WHAT NEEDS TO BE DONE ▸ Should a line in the entries below contain "processus", return that line.

Extracted page text data ▸

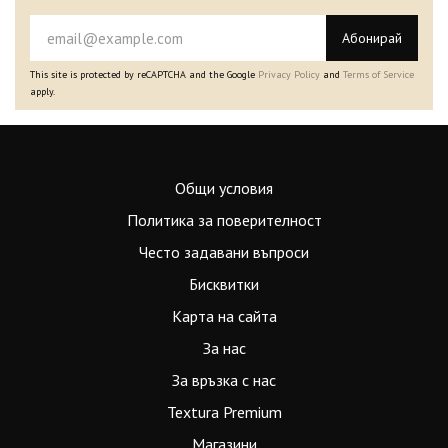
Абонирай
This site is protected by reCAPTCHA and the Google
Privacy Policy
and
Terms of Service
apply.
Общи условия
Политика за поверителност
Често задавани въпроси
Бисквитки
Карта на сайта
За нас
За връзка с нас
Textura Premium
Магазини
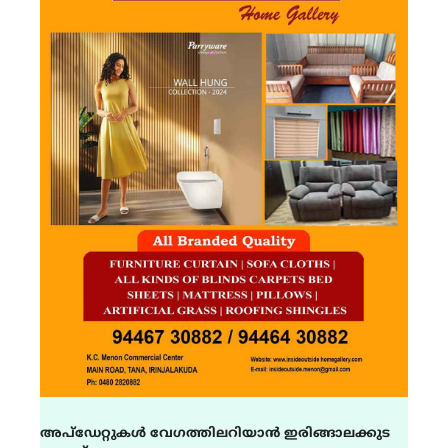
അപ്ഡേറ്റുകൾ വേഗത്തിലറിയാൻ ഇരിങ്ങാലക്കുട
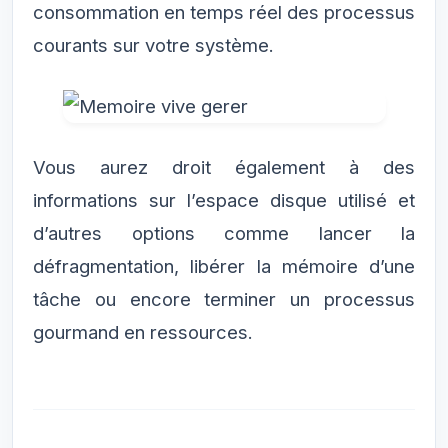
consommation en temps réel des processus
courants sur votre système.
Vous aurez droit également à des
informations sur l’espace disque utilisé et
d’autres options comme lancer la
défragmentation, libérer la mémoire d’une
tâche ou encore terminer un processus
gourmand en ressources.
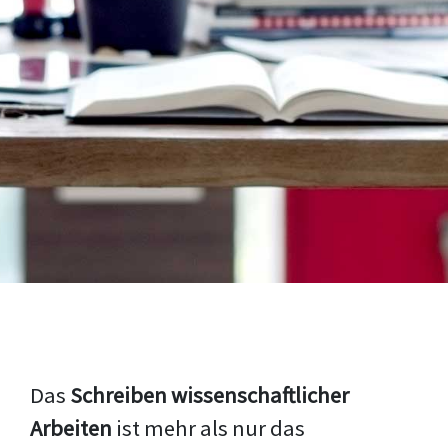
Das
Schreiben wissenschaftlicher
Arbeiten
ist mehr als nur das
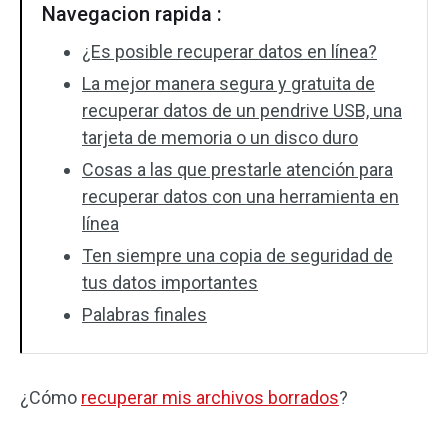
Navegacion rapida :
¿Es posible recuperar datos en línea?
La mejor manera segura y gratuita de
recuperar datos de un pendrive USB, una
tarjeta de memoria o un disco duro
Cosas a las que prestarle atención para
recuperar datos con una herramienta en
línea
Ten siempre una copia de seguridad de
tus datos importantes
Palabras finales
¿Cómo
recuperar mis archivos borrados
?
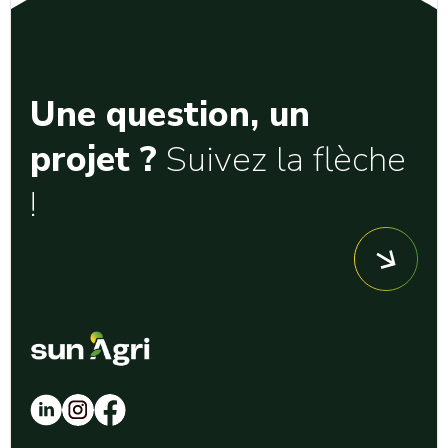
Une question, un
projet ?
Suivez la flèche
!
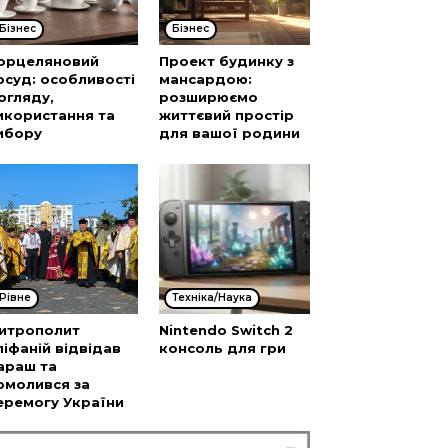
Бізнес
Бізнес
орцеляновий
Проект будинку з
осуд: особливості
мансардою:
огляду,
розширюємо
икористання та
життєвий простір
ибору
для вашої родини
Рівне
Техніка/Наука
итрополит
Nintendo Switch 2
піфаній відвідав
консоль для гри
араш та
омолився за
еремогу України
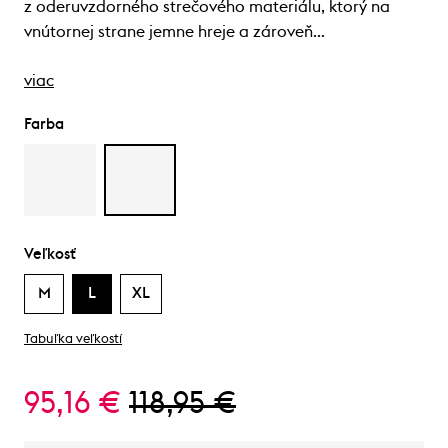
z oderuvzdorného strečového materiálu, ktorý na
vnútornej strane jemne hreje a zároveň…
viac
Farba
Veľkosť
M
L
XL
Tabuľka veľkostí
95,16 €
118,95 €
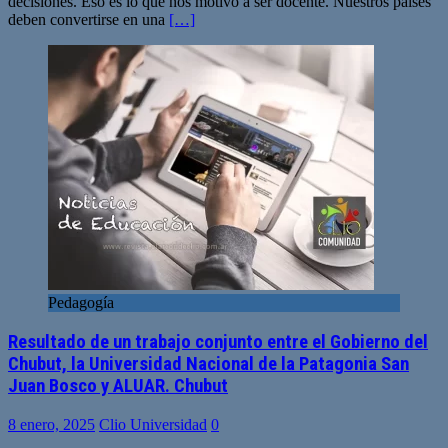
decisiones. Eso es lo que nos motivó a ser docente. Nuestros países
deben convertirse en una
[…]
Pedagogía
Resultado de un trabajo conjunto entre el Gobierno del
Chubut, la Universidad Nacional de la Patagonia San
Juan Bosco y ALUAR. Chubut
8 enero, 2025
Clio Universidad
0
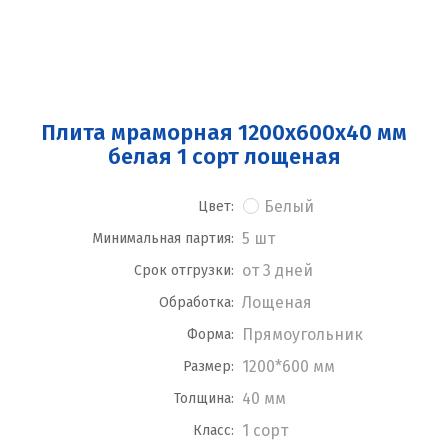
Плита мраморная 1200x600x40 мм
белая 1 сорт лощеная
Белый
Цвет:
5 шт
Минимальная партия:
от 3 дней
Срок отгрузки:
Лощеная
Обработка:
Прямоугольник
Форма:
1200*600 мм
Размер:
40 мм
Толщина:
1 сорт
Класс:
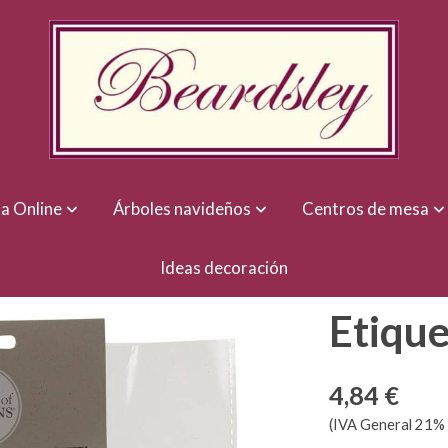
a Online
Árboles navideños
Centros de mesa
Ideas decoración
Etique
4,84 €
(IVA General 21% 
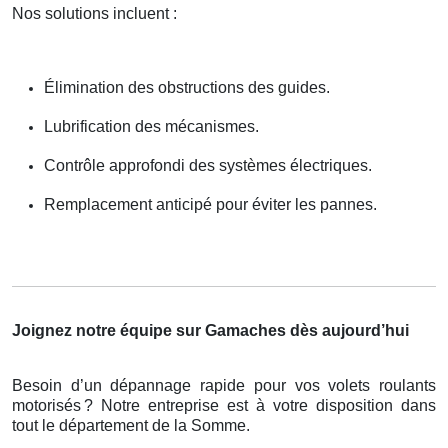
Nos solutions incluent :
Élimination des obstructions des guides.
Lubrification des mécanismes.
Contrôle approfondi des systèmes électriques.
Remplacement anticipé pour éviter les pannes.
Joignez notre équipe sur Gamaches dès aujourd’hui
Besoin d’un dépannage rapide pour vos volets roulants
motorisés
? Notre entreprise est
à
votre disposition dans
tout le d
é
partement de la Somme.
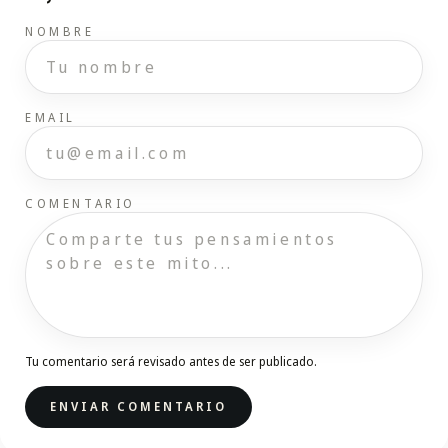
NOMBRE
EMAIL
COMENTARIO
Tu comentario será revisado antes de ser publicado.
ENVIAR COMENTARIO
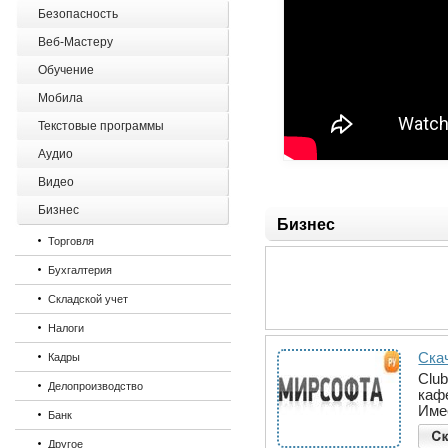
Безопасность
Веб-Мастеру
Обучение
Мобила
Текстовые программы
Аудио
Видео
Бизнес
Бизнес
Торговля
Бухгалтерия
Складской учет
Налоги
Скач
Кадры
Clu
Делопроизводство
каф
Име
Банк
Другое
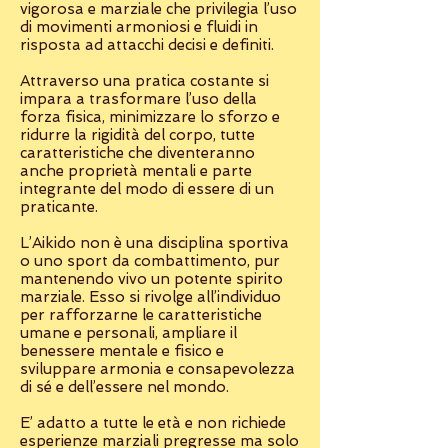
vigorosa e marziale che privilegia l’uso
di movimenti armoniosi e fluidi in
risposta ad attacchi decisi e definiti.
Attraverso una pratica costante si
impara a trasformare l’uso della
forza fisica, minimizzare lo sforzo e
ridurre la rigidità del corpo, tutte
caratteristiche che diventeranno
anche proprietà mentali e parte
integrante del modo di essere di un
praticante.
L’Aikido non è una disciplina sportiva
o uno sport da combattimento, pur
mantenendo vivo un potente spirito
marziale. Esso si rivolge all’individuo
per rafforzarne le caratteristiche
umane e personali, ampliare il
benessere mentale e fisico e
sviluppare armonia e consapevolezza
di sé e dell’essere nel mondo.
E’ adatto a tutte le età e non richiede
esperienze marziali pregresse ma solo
...
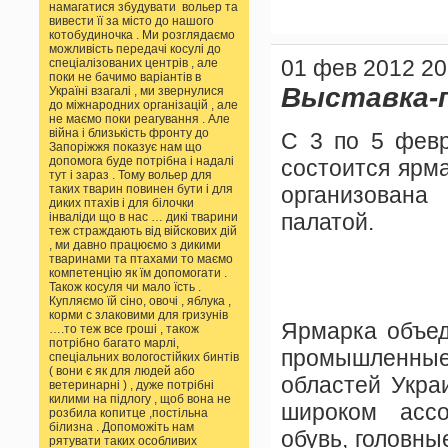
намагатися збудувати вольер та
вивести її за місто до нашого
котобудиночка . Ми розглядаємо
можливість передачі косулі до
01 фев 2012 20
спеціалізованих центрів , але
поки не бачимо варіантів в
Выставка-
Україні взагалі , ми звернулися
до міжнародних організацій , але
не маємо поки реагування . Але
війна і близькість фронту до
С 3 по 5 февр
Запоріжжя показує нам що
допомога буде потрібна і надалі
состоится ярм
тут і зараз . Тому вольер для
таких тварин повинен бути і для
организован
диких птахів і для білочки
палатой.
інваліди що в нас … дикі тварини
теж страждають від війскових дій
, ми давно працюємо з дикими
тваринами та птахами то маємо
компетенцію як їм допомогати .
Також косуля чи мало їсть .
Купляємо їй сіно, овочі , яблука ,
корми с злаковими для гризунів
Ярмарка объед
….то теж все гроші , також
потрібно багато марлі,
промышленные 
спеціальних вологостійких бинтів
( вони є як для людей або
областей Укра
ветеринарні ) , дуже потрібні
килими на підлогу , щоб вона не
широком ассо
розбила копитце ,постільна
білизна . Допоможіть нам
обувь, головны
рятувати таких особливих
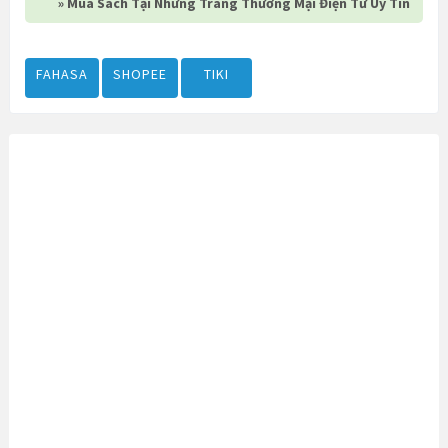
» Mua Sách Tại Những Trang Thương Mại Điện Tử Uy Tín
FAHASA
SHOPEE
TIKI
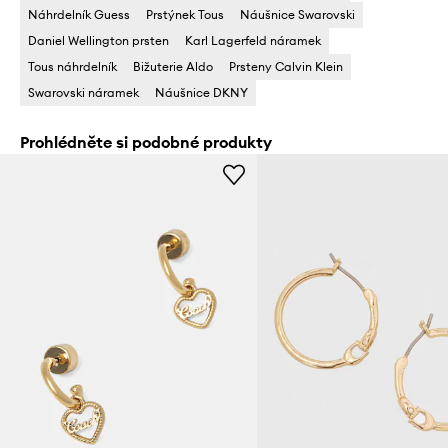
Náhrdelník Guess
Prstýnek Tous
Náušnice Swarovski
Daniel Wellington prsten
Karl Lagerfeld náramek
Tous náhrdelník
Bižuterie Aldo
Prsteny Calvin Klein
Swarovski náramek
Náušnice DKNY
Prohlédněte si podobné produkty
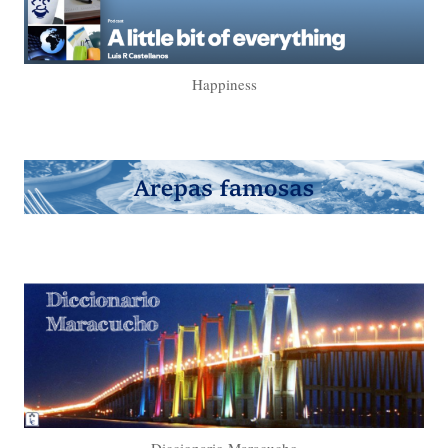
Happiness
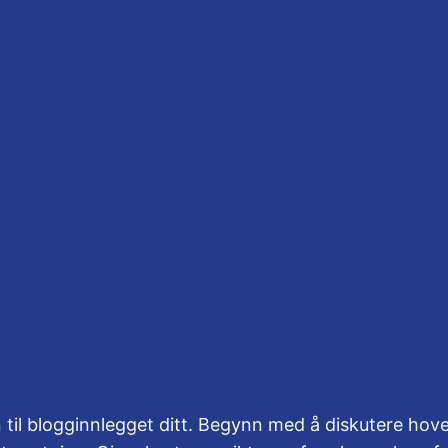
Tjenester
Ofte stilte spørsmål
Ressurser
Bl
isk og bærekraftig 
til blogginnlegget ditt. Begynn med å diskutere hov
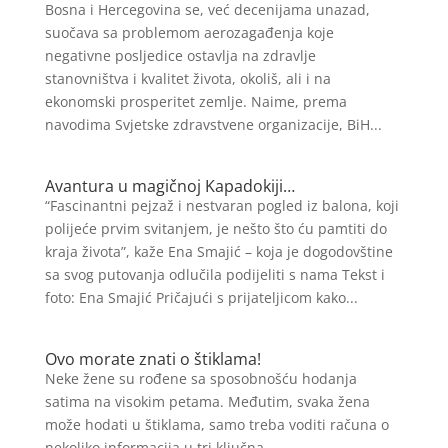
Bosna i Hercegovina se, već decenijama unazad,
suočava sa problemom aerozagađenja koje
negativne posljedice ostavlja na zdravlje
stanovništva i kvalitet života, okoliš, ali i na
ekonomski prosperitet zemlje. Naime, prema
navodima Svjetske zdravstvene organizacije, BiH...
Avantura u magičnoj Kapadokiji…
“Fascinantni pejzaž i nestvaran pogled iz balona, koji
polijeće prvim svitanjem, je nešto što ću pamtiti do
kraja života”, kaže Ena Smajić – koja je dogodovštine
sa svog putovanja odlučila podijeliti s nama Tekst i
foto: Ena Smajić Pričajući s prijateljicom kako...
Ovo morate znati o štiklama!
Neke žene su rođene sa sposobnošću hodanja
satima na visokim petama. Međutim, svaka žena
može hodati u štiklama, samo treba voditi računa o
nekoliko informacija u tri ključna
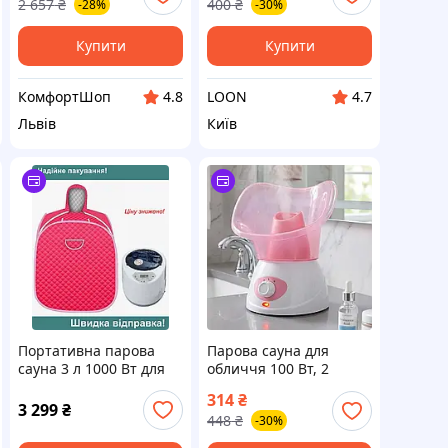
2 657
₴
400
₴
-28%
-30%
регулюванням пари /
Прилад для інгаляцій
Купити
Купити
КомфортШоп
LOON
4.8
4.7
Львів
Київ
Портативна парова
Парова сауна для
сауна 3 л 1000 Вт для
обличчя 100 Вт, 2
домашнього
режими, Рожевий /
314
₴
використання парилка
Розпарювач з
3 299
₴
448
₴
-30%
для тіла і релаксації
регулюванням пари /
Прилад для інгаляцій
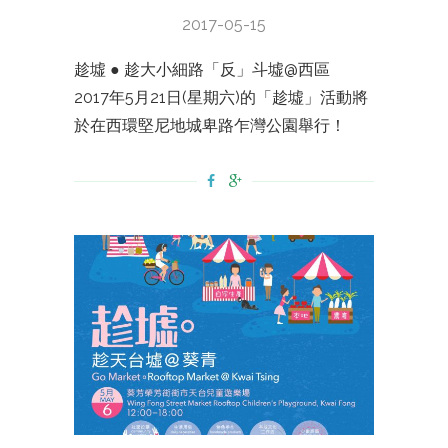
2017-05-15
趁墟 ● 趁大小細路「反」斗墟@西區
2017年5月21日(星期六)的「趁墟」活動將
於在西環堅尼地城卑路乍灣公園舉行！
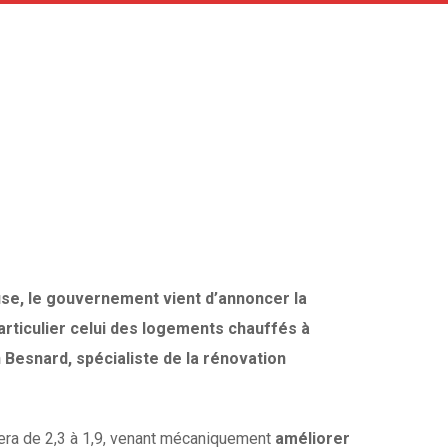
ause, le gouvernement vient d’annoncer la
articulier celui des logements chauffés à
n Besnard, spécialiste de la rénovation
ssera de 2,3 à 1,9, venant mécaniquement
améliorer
==
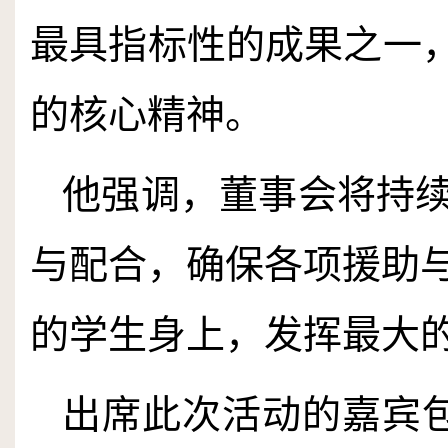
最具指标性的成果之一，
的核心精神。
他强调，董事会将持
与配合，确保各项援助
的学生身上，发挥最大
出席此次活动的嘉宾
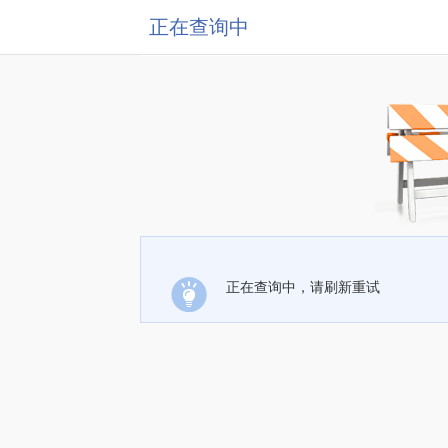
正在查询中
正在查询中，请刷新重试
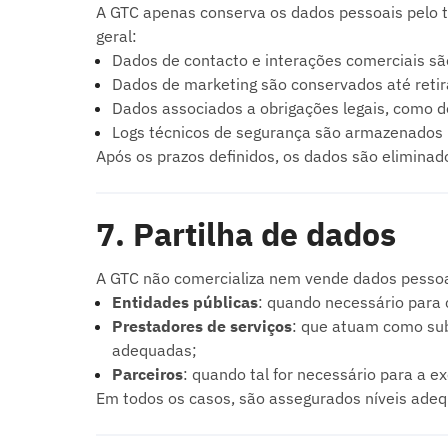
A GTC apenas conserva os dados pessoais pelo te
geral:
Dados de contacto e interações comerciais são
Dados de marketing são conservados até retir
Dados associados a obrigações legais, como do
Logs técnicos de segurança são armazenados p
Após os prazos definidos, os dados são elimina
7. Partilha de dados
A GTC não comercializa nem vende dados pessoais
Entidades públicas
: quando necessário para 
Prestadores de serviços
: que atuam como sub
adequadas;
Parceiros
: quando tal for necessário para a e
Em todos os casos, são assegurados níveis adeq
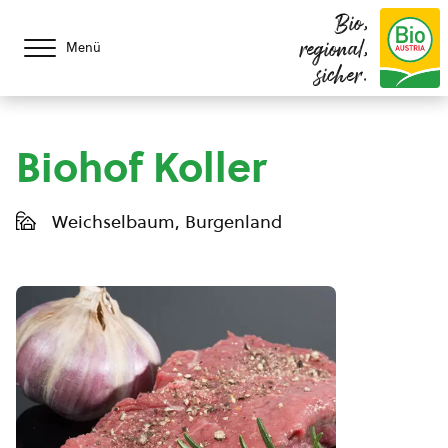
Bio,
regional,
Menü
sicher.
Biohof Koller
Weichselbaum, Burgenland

ANSWER BOX ▸
consommation en temps réel des processus
tâche ou encore terminer un processus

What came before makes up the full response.